Fit a [LASSO regression model](http://scikit-learn.org/stable/modules/generated/sklearn.linear_model.Lasso.html) to your data with $\lambda = 1$

In [15]:
from sklearn.linear_model import Lasso

In [16]:
# YOUR CODE HERE

#### 3.3.1 Hyperparameter Tuning

Perform [3-fold cross-validation](https://scikit-learn.org/stable/modules/generated/sklearn.model_selection.KFold.html) on the parameter $\lambda$, which is called **alpha** when you pass it into Lasso. Find the best parameter of $\lambda \in \{0.001, 0.005, 0.01, 0.05, 0.1\}$ and report the **RMSE** on the validation set if you use this parameter. 
PS: The given $\lambda$ list may not contain the optimal $\lambda$ for the model. Feel free to find better ones!

In [17]:
from sklearn.model_selection import KFold

kf = KFold(n_splits=5)

alphas = [1e-3, 5e-3, 1e-2, 5e-2, 0.1]

cv_scores = np.zeros(len(alphas))

for alphai, alpha in enumerate(alphas):
    print('Training alpha =', alpha, end='\t')
    scores = np.zeros(5)
    for i, (train_index, test_index) in enumerate(kf.split(X_train)):
        # YOUR CODE HERE
    cv_scores[alphai] = scores.mean()
    print('RMSLE = ', cv_scores[alphai])

IndentationError: expected an indented block (<ipython-input-17-5a8aec5591ea>, line 14)

In [18]:
best_alpha = alphas[np.argmax(cv_scores)]
best_alpha

NameError: name 'alphas' is not defined

In [19]:
model = Lasso(alpha=best_alpha)
model.fit(train_X, np.log(train_y))
training_accuracy = # YOUR CODE HERE
validation_accuracy = # YOUR CODE HERE

print('Training accuracy', training_accuracy)
print('Validation accuracy', validation_accuracy)

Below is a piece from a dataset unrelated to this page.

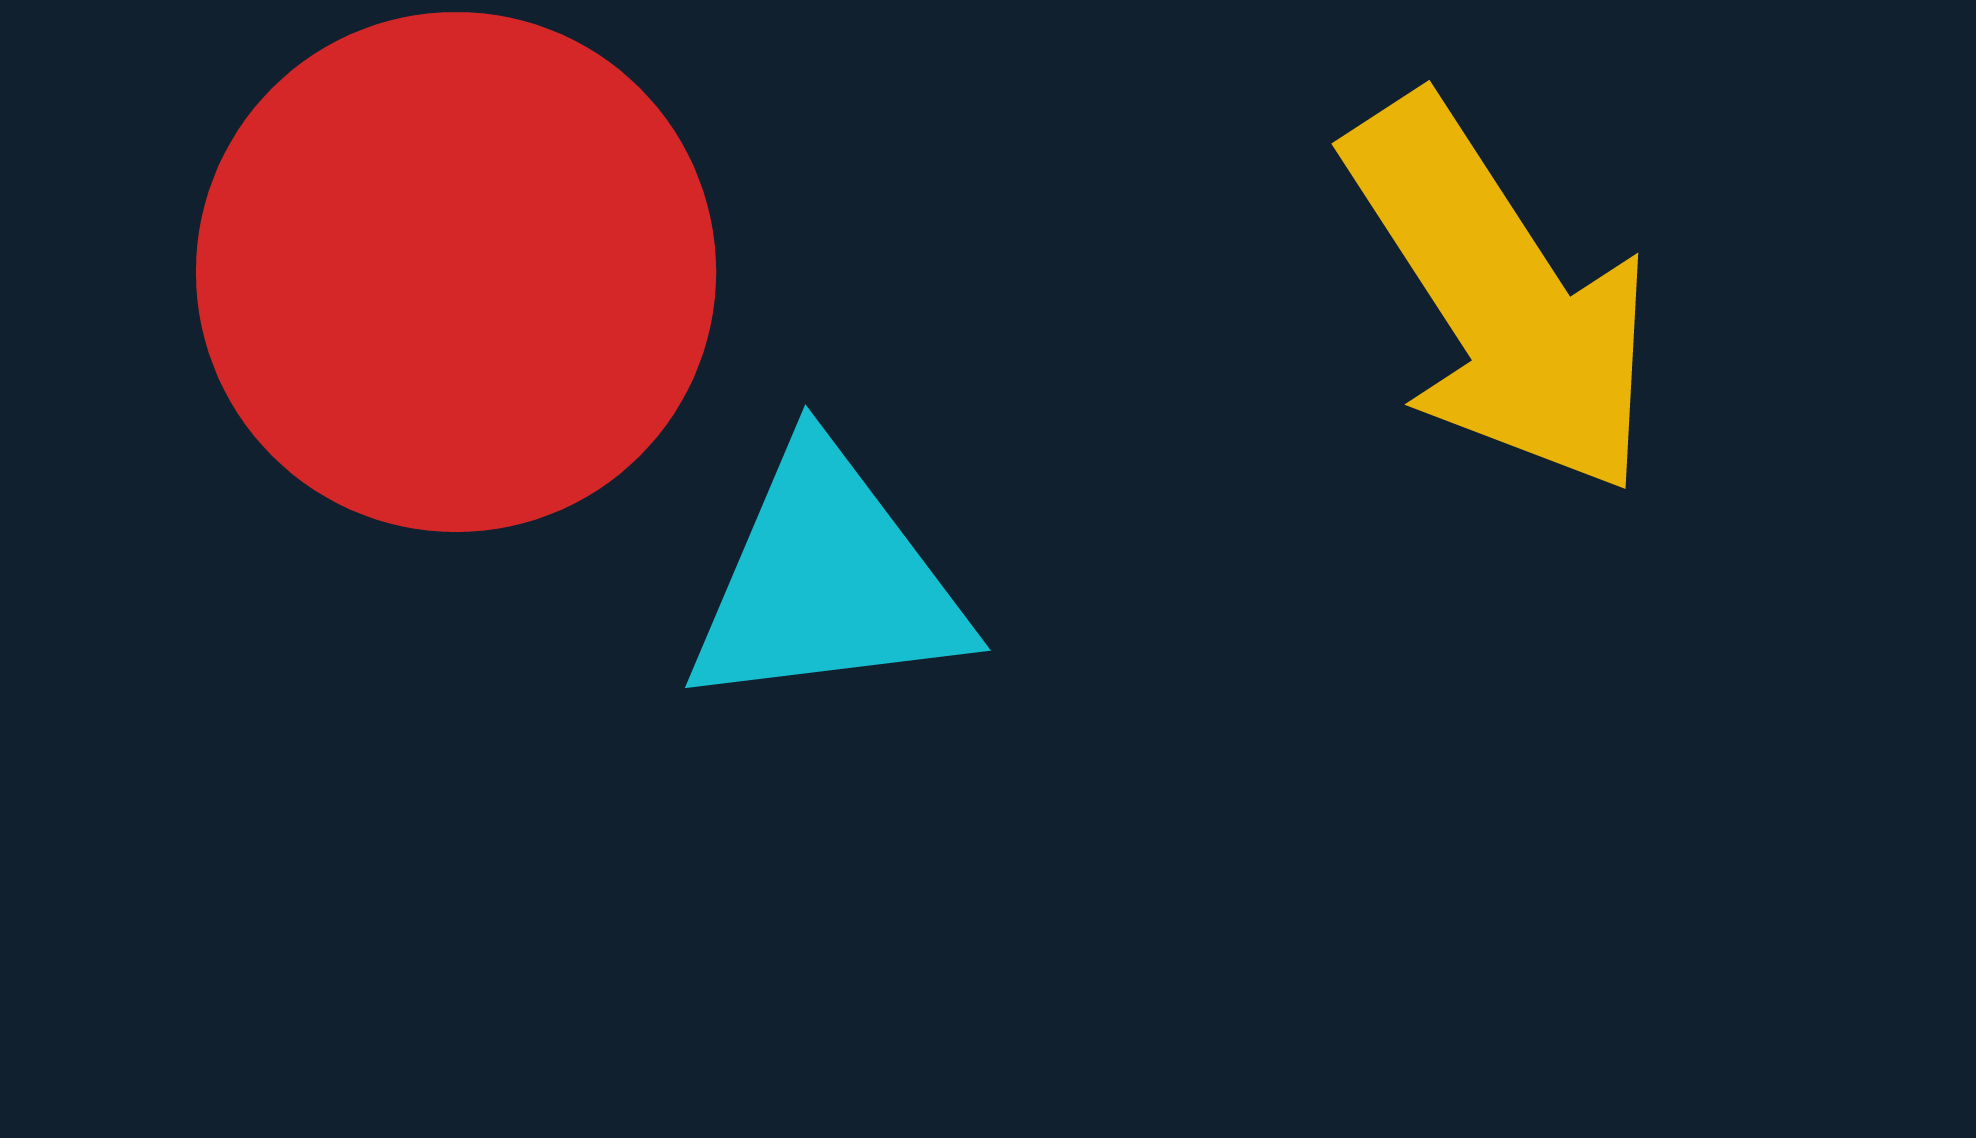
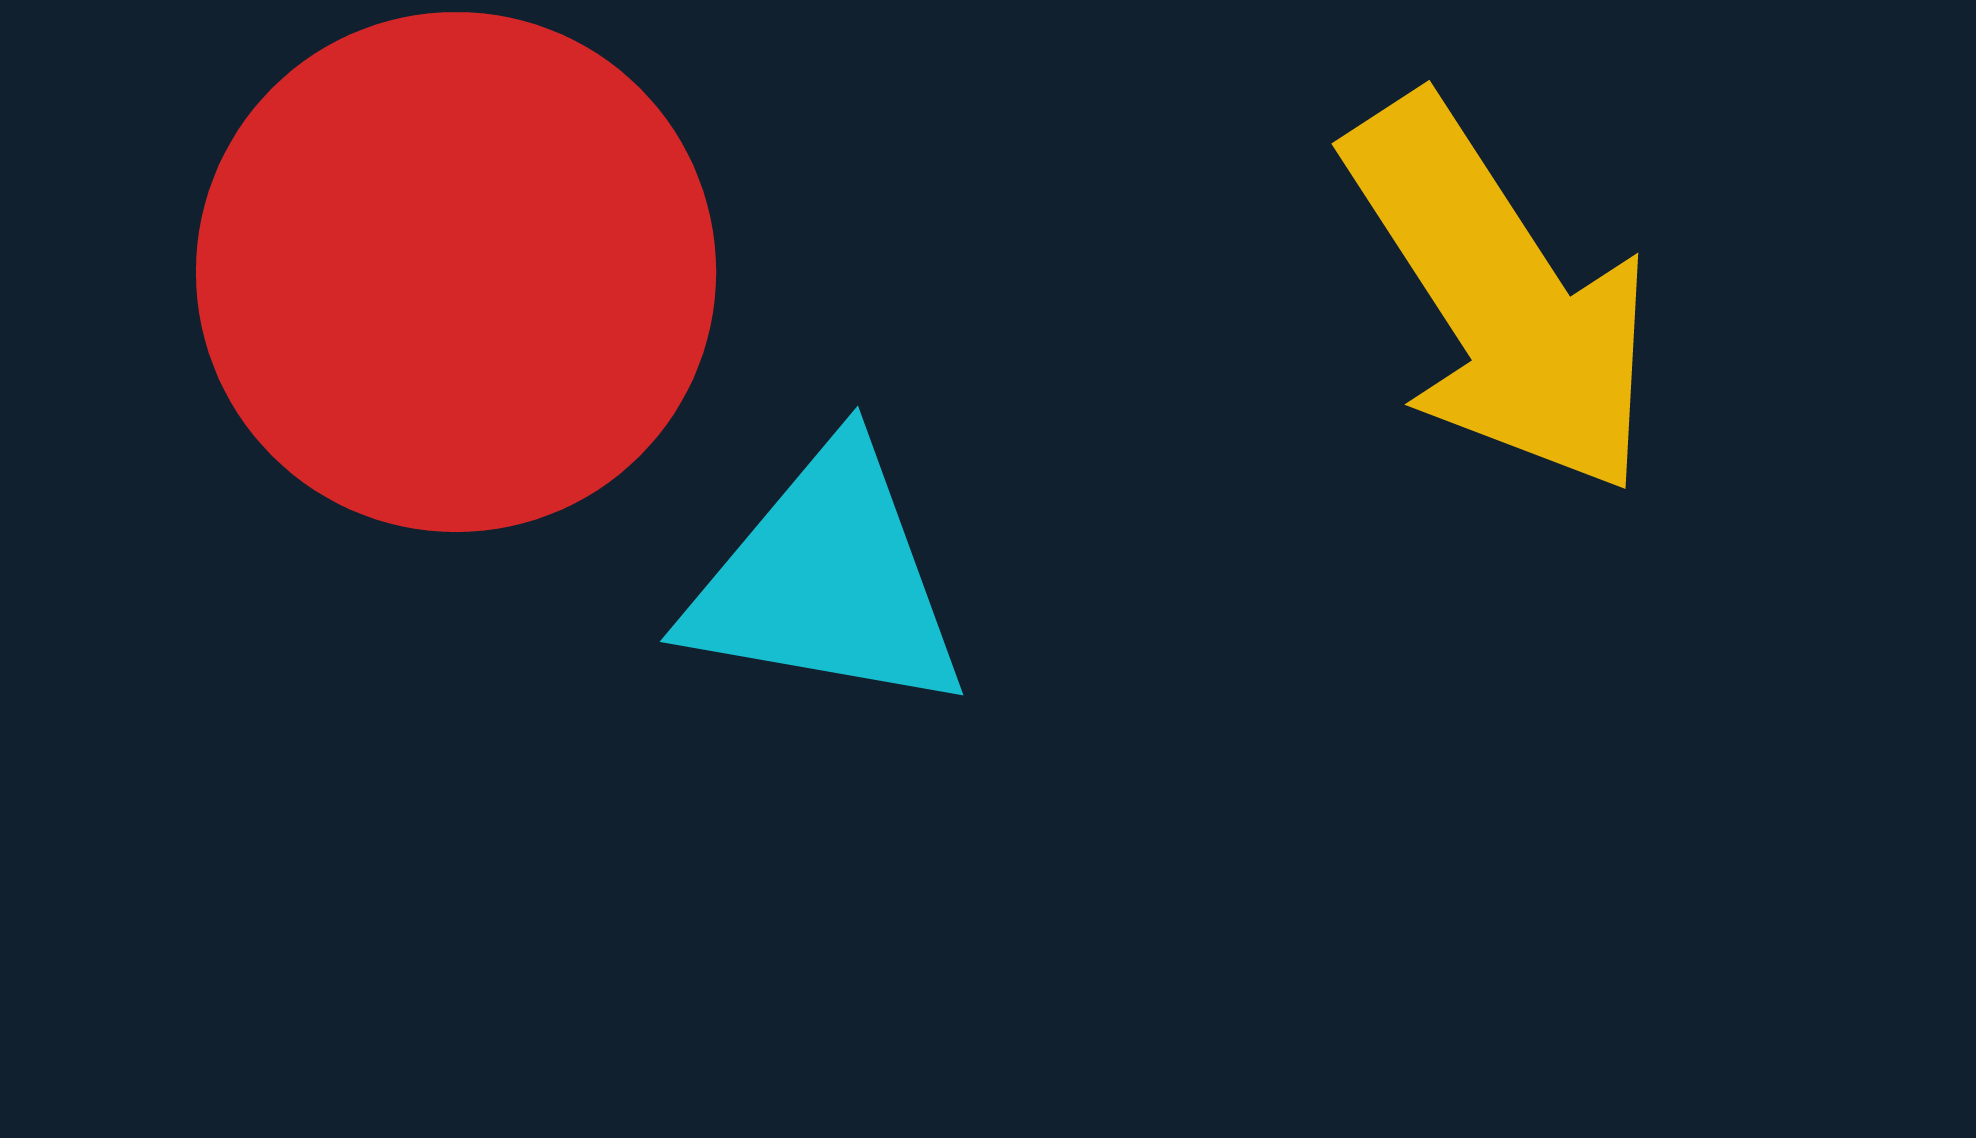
cyan triangle: rotated 17 degrees clockwise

SyntaxError: invalid syntax (<ipython-input-19-b80e8a18118b>, line 3)

<span id="random-forest"/>

### 3.4 Random Forest

Fit a random forest model to your data and report your RMSE.

**NOTE:** If you're finding that your model is performing worse than your linear regression, make sure you tune the parameters to the RandomForestRegressor!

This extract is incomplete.